No one understands these facts better than Professor Doniger. Her massive new tome, The Hindus: An Alternative History (Penguin, 2009) showcases her expertise on all matters Hindu, built up over almost four decades of brilliant and untiring scholarly effort. I would defer to her knowledge on every point, philological, textual, historical, and philosophical. But I am not sure how to explain to her or share with her certain experiences I have had, even as a basically rational, modern, egalitarian, cosmopolitan, educated, and secular individual. These include a physical sensation of the earth-shattering erotic force of Shiva, in Benares; a feeling of desolation and sadness in the ruined temples of Avantipora in South Kashmir; the certainty that there must be a heaven, in a view of the distant white peaks of the Himalaya from certain places in Himachal Pradesh; a visceral knowledge, in and through my own pain, of the trials of Sati and Sita; the palpable friendship of a musical but wry presence I know to be Krishna; a recurrent desire to see Lake Mansarovar and Mt. Kailash in Tibet with my own eyes; a camaraderie with the unfamiliar (to me) aniconic gods and goddesses of Maharashtra, where I spent years doing research; a clear vision, as if on a screen, of the gay, inebriated and ragtag marriage party of Shiva as he goes to wed Parvati, in Pandit Chhannulal Mishra’s rendition of Tulsidas’s Ramayana (“Sunderkand”); a preternatural stillness inside the 700 year-old temple of the god Maruti at the home of my late friend Dr. Murari Ballal, in Ambalpady, Udupi, south-west Karnataka… In these moments, my awareness of the presence or absence of the gods exceeded my awareness of my own being. It didn’t matter, really, whether I believed in them or not: the more important point was that they were there.

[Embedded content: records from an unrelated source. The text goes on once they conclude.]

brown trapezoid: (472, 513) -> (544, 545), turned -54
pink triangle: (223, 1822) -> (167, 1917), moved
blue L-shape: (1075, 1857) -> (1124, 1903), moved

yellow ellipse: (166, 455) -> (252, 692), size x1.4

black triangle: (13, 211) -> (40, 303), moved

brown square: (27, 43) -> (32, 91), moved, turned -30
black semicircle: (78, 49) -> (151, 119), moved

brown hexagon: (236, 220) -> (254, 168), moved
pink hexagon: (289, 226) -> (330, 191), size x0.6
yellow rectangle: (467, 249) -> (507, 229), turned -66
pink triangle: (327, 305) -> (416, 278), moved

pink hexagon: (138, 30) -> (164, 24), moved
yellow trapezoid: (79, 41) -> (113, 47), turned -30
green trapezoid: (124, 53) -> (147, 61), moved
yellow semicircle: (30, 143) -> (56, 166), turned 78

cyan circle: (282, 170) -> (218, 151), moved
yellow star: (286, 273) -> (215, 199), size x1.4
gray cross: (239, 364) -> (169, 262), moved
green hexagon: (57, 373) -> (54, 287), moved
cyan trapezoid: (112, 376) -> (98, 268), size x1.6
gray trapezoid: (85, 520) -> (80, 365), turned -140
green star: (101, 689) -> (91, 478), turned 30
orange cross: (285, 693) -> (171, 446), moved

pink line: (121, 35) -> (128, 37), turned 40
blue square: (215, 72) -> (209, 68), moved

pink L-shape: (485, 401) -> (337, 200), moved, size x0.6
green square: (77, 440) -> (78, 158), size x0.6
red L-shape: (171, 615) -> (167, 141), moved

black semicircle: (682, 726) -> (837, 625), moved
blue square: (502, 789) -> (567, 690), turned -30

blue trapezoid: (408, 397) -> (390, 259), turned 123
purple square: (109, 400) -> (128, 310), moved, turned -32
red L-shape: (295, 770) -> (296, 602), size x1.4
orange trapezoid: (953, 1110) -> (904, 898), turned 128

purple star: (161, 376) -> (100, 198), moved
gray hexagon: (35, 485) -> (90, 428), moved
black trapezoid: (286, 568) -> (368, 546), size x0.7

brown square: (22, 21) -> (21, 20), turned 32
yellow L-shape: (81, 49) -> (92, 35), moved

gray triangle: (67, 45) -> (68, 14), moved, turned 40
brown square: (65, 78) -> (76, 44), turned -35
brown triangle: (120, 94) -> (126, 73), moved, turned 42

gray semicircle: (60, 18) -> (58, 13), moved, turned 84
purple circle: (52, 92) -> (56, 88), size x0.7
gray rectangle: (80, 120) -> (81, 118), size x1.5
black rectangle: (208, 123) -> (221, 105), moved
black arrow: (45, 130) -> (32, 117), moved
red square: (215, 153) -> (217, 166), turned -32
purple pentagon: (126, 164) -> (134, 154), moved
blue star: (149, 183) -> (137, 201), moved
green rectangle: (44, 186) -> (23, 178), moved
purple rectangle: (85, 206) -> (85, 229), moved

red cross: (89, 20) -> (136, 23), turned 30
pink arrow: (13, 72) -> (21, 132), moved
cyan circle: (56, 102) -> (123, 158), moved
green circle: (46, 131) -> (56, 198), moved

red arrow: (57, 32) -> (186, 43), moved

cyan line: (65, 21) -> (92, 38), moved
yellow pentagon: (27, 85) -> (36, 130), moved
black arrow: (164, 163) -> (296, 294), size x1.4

It may be that in stating this—that “the gods were there”—I give myself away as a Hindu. I think Professor Doniger would agree. The existence of the gods is proven by their existence, of which we may sometimes have a direct and unambiguous apprehension. At other times, we may infer them from the undeniable existence, in our world, of such things as beauty, love, truth and music. Sometimes they ask to be talked about, like right now.
My father is very learned in matters of religion. I asked him about the gods. He reminded me of a line from one of his poems in Hindi, which, in its untranslatable way, says something like this:
You might think the moon
Is lying there
In the ditchwater
By the roadside.
The moon is elsewhere.
I consulted my mother—born a Sikh, you will recall—on her theory about the gods. She said she didn’t think it mattered much whether they existed or not, or could be known or not, or whether they were masculine or feminine, or whether there was only one of them or several. “What gives us succor is our faith in them,” she explained. “I think to be Hindu means to have faith in faith.” In the fitness of things, my mother has the last word.